Meadows and Wetlands
Path way veers left
NOTES FROM A LANCASHIRE COUNTRYMAN.
We commence this part of our tour of the Beacon Country Park where we concluded in the hub-THE BEACON COUNTRY PARK -PART FOUR-
Then as now we are walking along the meadow footpath which veers to the left towards a group of trees that conceals the first pond we are to explore. As we take the left hand bend along the path we will notice that in the grassland to our left ,the small but eye catching, white flowers of the lesser stitchwort. This plant flowers much later than its larger spring flowering cousin the greater stitchwort. The happy little faces peep through the tall grasses enhancing the meadow land where the beautiful orchids compete for room. The lesser stitchwort has linear grass like foliage that blends in with the surrounding herbage. The plant takes its common name from its one time use in medicinal preparations which was said to ease the pain in the side commonly known as the stitch.
As we reach the trees we are to divert in to the grassland to our right to explore the pond that is situated in this secluded locality. Within a couple of yards or so the pond is revealed to us. During the winter the pond takes on a bleak and barren appearance, however, during the spring the locality responds to the call of spring and the suns warmth.. Then the pond sparkles in the sun light, tranquil to the eye, a pleasant place to sit and savour the ambience. Trees in the vicinity of water always have birds about them and this locality is no exception. I have sat with my back to a tree trunk and observed the feathered fraternity going about their business among the boughs clad in the their fresh spring greenery. Birds such as the nuthatch, members of the tit family, and the soft cooing wood pigeon welcoming spring in his fine breeding plumage in full courting garb.

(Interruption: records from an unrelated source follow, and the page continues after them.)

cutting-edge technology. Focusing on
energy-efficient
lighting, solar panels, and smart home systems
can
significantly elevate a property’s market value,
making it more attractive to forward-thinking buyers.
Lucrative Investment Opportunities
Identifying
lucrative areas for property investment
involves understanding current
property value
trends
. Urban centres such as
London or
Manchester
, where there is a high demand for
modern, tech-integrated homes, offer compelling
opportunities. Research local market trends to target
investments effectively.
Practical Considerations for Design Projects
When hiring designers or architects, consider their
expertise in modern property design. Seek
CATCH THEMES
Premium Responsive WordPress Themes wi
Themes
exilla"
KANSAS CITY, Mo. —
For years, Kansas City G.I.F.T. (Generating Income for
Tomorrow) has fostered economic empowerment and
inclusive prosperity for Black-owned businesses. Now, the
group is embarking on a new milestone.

A body of water attracts the eye and continually draws your eye back to it. All kinds of aquatic life may be observed for those with the eyes to see and the receptive ear. On lovely spring dawns the pond's water is like the proverbial mill pond. Until the frog comes a courting. Then the water is turned into turmoil has a frenzy of amphibian activity occurs. Hundreds of frogs descend on the pond. There may not be one the day before, then an invasion occurs during the dark dewy hours. The smaller males are to be observed clinging to the backs of the larger females. This activity is so frenzied that males will try to mate with other males causing even more chaos in this once quiet water.
The result of this orgy of activity is the glutinous frog spawn eagerly harvested by school boys intent on watching the transformation from egg to tadpole and then to baby frog, all occurring within the confines of the jar or bucket chosen as their temporary home. The adult frogs will leave the pond once the mating season is over and the frog spawn will be left in quieter waters to continue its evolution alone.

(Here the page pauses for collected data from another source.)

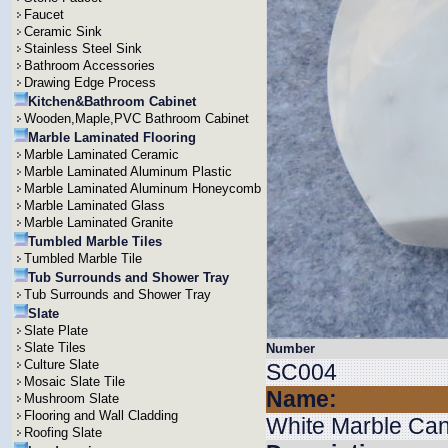
Faucet
Ceramic Sink
Stainless Steel Sink
Bathroom Accessories
Drawing Edge Process
Kitchen&Bathroom Cabinet
Wooden,Maple,PVC Bathroom Cabinet
Marble Laminated Flooring
Marble Laminated Ceramic
Marble Laminated Aluminum Plastic
Marble Laminated Aluminum Honeycomb
Marble Laminated Glass
Marble Laminated Granite
Tumbled Marble Tiles
Tumbled Marble Tile
Tub Surrounds and Shower Tray
Tub Surrounds and Shower Tray
Slate
Slate Plate
Slate Tiles
Number
Culture Slate
SC004
Mosaic Slate Tile
Name:
Mushroom Slate
Flooring and Wall Cladding
White Marble Can
Roofing Slate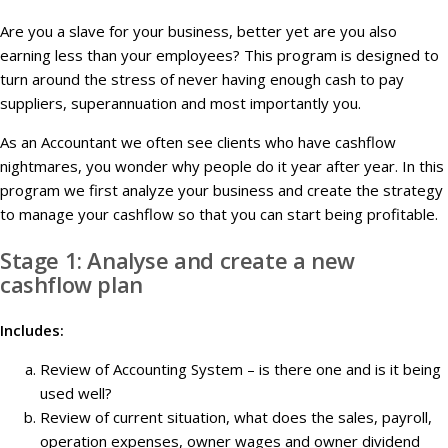
Are you a slave for your business, better yet are you also
earning less than your employees? This program is designed to
turn around the stress of never having enough cash to pay
suppliers, superannuation and most importantly you.
As an Accountant we often see clients who have cashflow
nightmares, you wonder why people do it year after year. In this
program we first analyze your business and create the strategy
to manage your cashflow so that you can start being profitable.
Stage 1: Analyse and create a new
cashflow plan
Includes:
Review of Accounting System – is there one and is it being
used well?
Review of current situation, what does the sales, payroll,
operation expenses, owner wages and owner dividend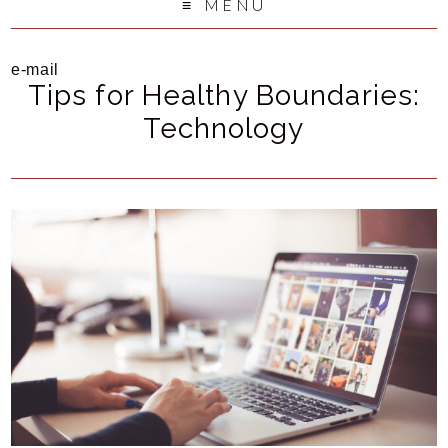
MENU
e-mail
Tips for Healthy Boundaries:
Technology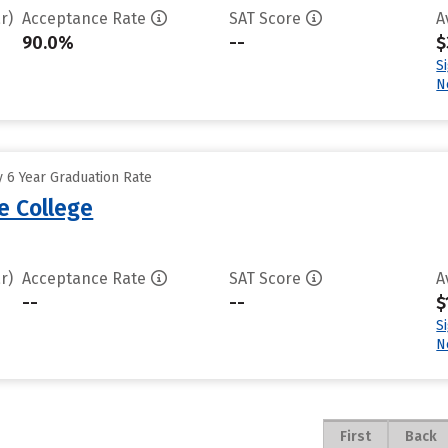
r)
Acceptance Rate
SAT Score
A
90.0%
--
$
S
N
 6 Year Graduation Rate
e College
r)
Acceptance Rate
SAT Score
A
--
--
$
S
N
First
Back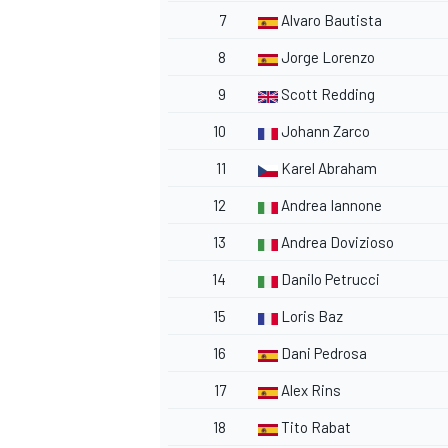
7
Alvaro Bautista
8
Jorge Lorenzo
9
Scott Redding
10
Johann Zarco
11
Karel Abraham
12
Andrea Iannone
13
Andrea Dovizioso
14
Danilo Petrucci
15
Loris Baz
16
Dani Pedrosa
17
Alex Rins
18
Tito Rabat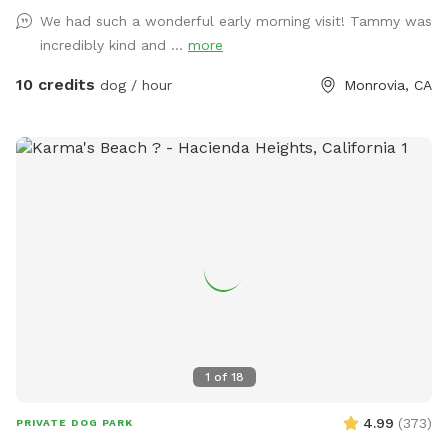
there's plenty to sniff and see. We hope this space can
We had such a wonderful early morning visit! Tammy was
provide a sense of peace while your dog explores the
incredibly kind and ...
more
wonders of our yard!
10 credits
dog / hour
Monrovia, CA
1
of
18
4.99
(
373
)
PRIVATE DOG PARK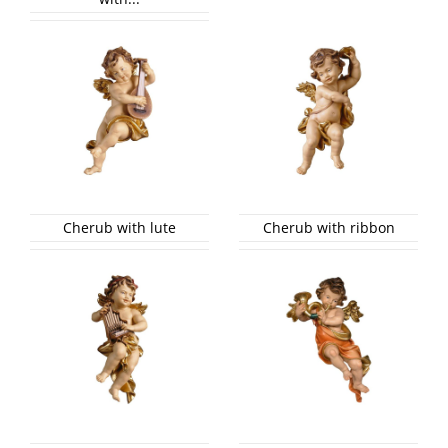
Cherub with lute
Cherub with ribbon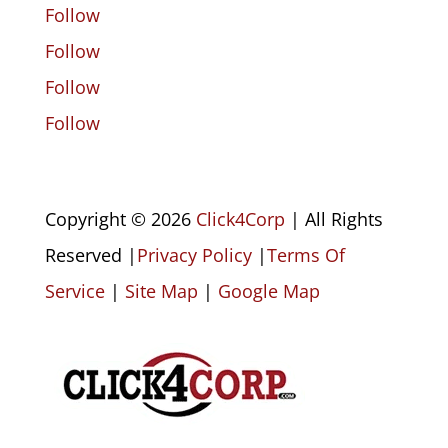
Follow
Follow
Follow
Follow
Copyright © 2026
Click4Corp
| All Rights
Reserved |
Privacy Policy
|
Terms Of
Service
|
Site Map
|
Google Map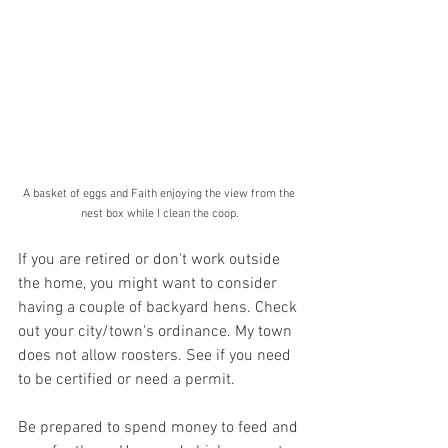
A basket of eggs and Faith enjoying the view from the 
nest box while I clean the coop.
If you are retired or don't work outside 
the home, you might want to consider 
having a couple of backyard hens. Check 
out your city/town's ordinance. My town 
does not allow roosters. See if you need 
to be certified or need a permit. 
Be prepared to spend money to feed and 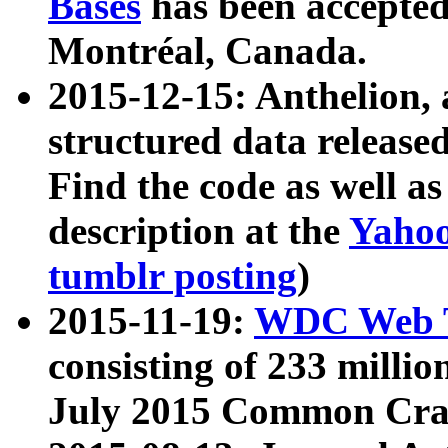
Bases
has been accepted
Montréal, Canada.
2015-12-15: Anthelion, 
structured data release
Find the code as well a
description at the
Yahoo
tumblr posting
)
2015-11-19:
WDC Web T
consisting of 233 milli
July 2015 Common Cra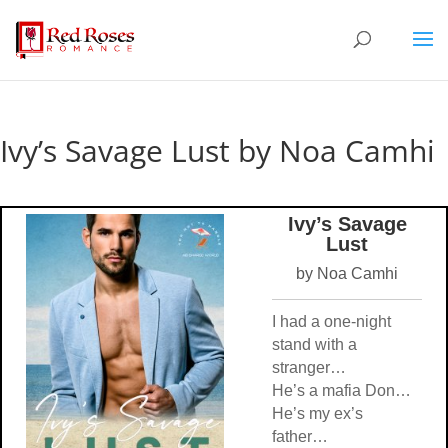
Ivy’s Savage Lust by Noa Camhi
Ivy’s Savage
Lust
by Noa Camhi
I had a one-night
stand with a
stranger…
He’s a mafia Don…
He’s my ex’s
father…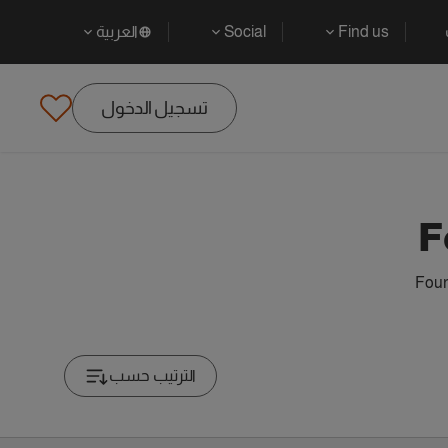
العربية
Social
Find us
تسجيل الدخول
F
Foun
الترتيب حسب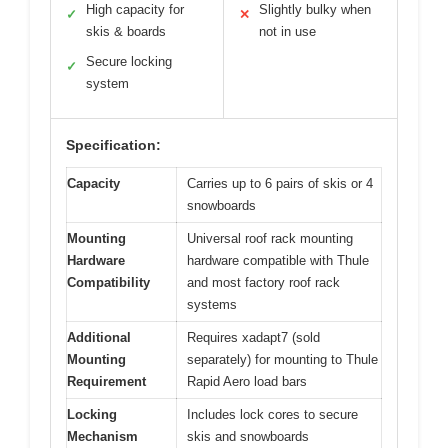
High capacity for
Slightly bulky when
✓
✕
skis & boards
not in use
Secure locking
✓
system
Specification:
Capacity
Carries up to 6 pairs of skis or 4
snowboards
Mounting
Universal roof rack mounting
Hardware
hardware compatible with Thule
Compatibility
and most factory roof rack
systems
Additional
Requires xadapt7 (sold
Mounting
separately) for mounting to Thule
Requirement
Rapid Aero load bars
Locking
Includes lock cores to secure
Mechanism
skis and snowboards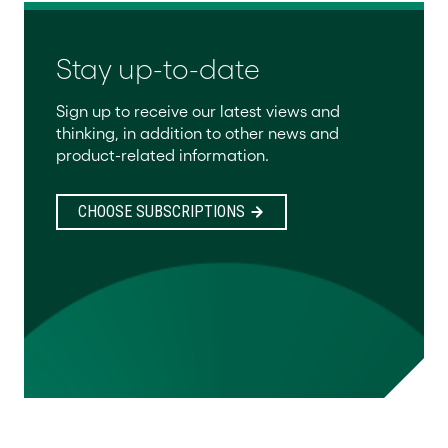
Stay up-to-date
Sign up to receive our latest views and
thinking, in addition to other news and
product-related information.
CHOOSE SUBSCRIPTIONS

Other denizens of the pond include water boat men, pond skaters, and the fearsome looking dragonfly larvae a ferocious predator of the murky depths. I have observed the miracle of emergence as this ugly nymph crawls up a iris stalk to leave its skin behind as the adult dragonfly appears to face the terrestrial world. Only the denizens of the pond will ever remember its former life as this impressive insect darts away from through the trees.
Pond and wildlife
In the muddy confines of the pond margin thrives a plant with thick succulent stems and foliage- the brooklime. This plant has my favourite Latin name - Veronica becca bunga. The flowers that are borne on long stalks that arise from the leaf axils are blue with a white eye. They flower from May until September. The anchored roots send out stems that are capable of rooting at intervals to form new plants . They have an invasive nature. They have a superficial look of the water cress and have been used as a substitute for them by country folk in days gone by. The leaves are taste tangy and have an acquired taste, but the blooms can be admired for their beauty. As we walk around the perimeter of the pond along a narrow path always leading to the left . Towards the end of this short pathway we will see on our right a ditch that divides the pathway from the grassland at its summit. In this shady ditch there grows a plant, which, during spring can not be mistaken for any other- the wild garlic. The whole locality has the pungent smell of garlic. The flower heads are globular consisting of many individual six-petalled white flowers. the dark green leaves are broad and elliptical, growing directly from under ground bulbs. They may be used in salads. Most book suggest that they have a mild taste of garlic, however, I find the taste to be very strong.
To the right of this locality we find that a few small steps carry us up back onto meadowland. At the top of these steps to the right another shade loving plant can be encountered-the bugle. the foliage of this plant may be found through out the year but it is during the months from April until June that the densely packed flowering stems rise up above the foliage to enhance the banking. The flowers are bluish-purple that are surrounded by short leaves which are often tinged with bronze or purple especially higher up the stem. The square stems are hairy on two sides only. This is another plant that spreads by means of runners. The runners die off during the winter but in the following spring new shoots that have rooted from the runners produce the flowering spikes. This plant is sold in garden centres and similar outlets as Ajuga.
At the top of these steps we are to turn left to walk towards a row of trees which are on our left while the grassland of the meadow is to our right. In summer these gentle fields are redolent with country flowers, before the grass is cut, giving rise to that "sweet" smell of newly mown hay. This meadow plays host to many species that we will explore during part six of this series.